Work instruction:
Filter the entries below, keeping only lines with the word "SuperStar".

Study material:
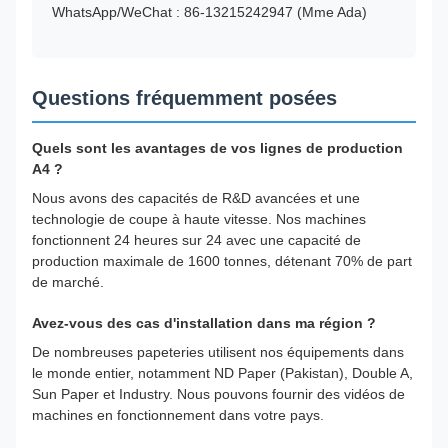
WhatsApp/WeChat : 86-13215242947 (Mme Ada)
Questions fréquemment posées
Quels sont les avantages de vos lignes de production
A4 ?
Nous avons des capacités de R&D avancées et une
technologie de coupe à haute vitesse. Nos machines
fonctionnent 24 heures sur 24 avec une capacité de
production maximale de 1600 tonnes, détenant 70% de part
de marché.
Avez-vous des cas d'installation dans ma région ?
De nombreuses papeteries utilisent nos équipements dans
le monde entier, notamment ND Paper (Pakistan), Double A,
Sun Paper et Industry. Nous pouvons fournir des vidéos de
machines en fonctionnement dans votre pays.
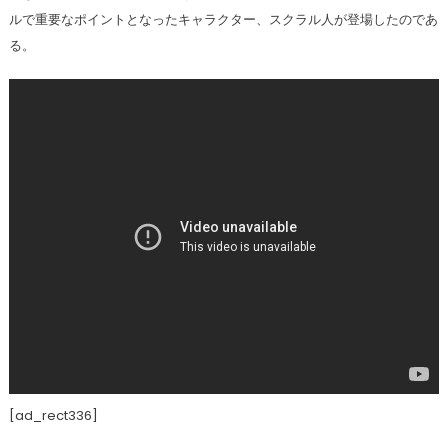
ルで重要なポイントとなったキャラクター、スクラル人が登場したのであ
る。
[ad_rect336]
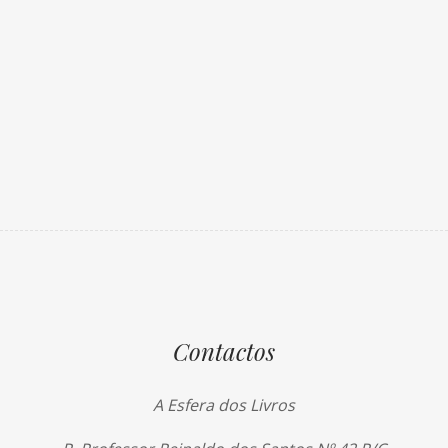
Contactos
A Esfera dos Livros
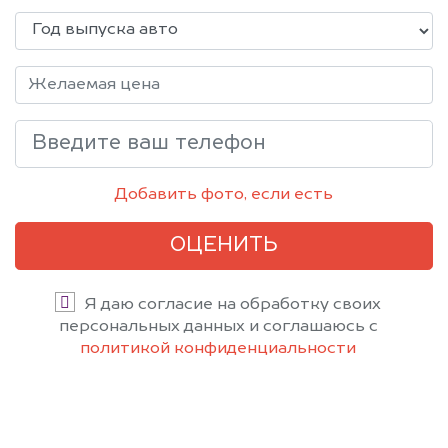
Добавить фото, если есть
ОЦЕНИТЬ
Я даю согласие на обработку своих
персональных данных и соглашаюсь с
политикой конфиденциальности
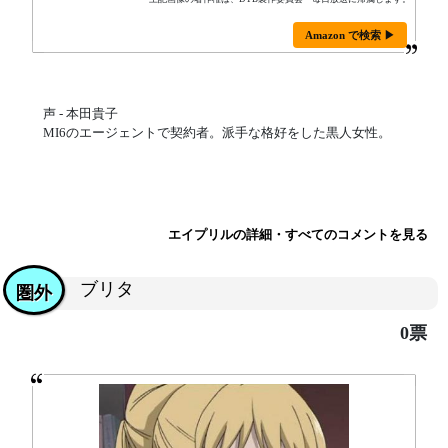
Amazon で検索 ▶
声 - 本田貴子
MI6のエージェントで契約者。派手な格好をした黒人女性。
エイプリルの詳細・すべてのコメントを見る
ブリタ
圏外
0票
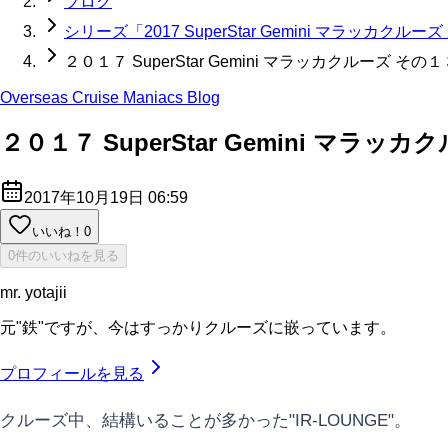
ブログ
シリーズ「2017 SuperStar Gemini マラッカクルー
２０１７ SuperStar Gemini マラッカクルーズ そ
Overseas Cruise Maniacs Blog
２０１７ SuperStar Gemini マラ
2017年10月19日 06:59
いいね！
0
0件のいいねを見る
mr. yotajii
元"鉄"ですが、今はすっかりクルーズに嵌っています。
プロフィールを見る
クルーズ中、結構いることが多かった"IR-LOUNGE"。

Your response:
シリーズ「2017 SuperStar Gemini マラッカクルー
２０１７ SuperStar Gemini マラッカクルーズ そ
２０１７ SuperStar Gemini マラ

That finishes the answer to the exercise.